INDÍCIOS SUFICIENTES DA EXISTÊNCIA DO ATO CONFIGURADOS.
1. A constatação pelo Tribunal a quo da assinatura, pelo
ex-prefeito, de contratos tidos por irregulares, objeto de discussão
em Ação de Improbidade Administrativa, configura "indícios
suficientes da existência do ato de improbidade", de modo a
autorizar o recebimento da inicial proposta pelo Ministério Público
(art. 17, §6º, da Lei 8.429/92).
2. A expressão "indícios suficientes", utilizada no art. 17, §6º, da
Lei 8.429/92, diz o que diz, isto é, para que o juiz dê
prosseguimento à ação de improbidade administrativa não se exige
que, com a inicial, o autor junte "prova suficiente" à condenação,
já que, do contrário, esvaziar-se-ia por completo a instrução
judicial, transformada que seria em exercício dispensável de
duplicação e (re)produção de prova já existente.

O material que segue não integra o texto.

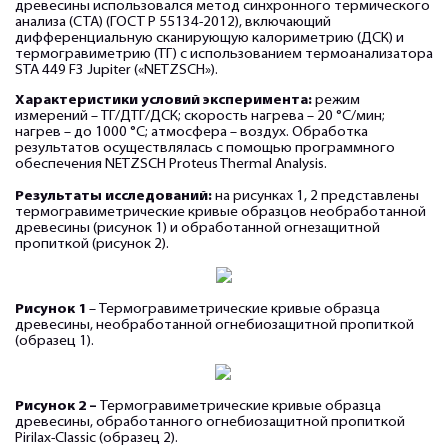
древесины использовался метод синхронного термического
анализа (СТА) (ГОСТ Р 55134-2012), включающий
дифференциальную сканирующую калориметрию (ДСК) и
термогравиметрию (ТГ) с использованием термоанализатора
STA 449 F3 Jupiter («NETZSCH»).
Характеристики условий эксперимента:
режим
измерений – ТГ/ДТГ/ДСК; скорость нагрева – 20 °С/мин;
нагрев – до 1000 °С; атмосфера – воздух. Обработка
результатов осуществлялась с помощью программного
обеспечения NETZSCH Proteus Thermal Analysis.
Результаты исследований:
на рисунках 1, 2 представлены
термогравиметрические кривые образцов необработанной
древесины (рисунок 1) и обработанной огнезащитной
пропиткой (рисунок 2).
Рисунок 1
– Термогравиметрические кривые образца
древесины, необработанной огнебиозащитной пропиткой
(образец 1).
Рисунок 2 –
Термогравиметрические кривые образца
древесины, обработанного огнебиозащитной пропиткой
Pirilax-Classic (образец 2).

3. No âmbito da Lei 8.429/92, prova indiciária é aquela que aponta a
existência de elementos mínimos - portanto, elementos de suspeita e
não de certeza - no sentido de que o demandado é partícipe, direto
ou indireto, da improbidade administrativa investigada, subsídios
fáticos e jurídicos esses que o retiram da categoria de terceiros
alheios ao ato ilícito.
4. À luz do art. 17, §6º, da Lei 8.429/92, o juiz só poderá rejeitar
liminarmente a ação civil pública proposta quando, no plano legal ou
fático, a improbidade administrativa imputada, diante da prova
indiciária juntada, for manifestamente infundada.
5. Agravo Regimental provido.
Decisão Completa
Vistos, relatados e discutidos estes autos, acordam os Ministros da
Segunda Turma do Superior Tribunal de Justiça, na conformidade dos
votos e das notas taquigráficas a seguir, por unanimidade, deu
provimento ao Agravo Regimental para conhecer do agravo de
instrumento e dar provimento ao Recurso Especial, nos termos do voto
do(a) Sr(a). Ministro(a)-Relator(a). Os Srs. Ministros Eliana
Calmon, Castro Meira e Humberto Martins votaram com o Sr. Ministro
Relator.
Ausente, ocasionalmente, o Sr. Ministro João Otávio de Noronha.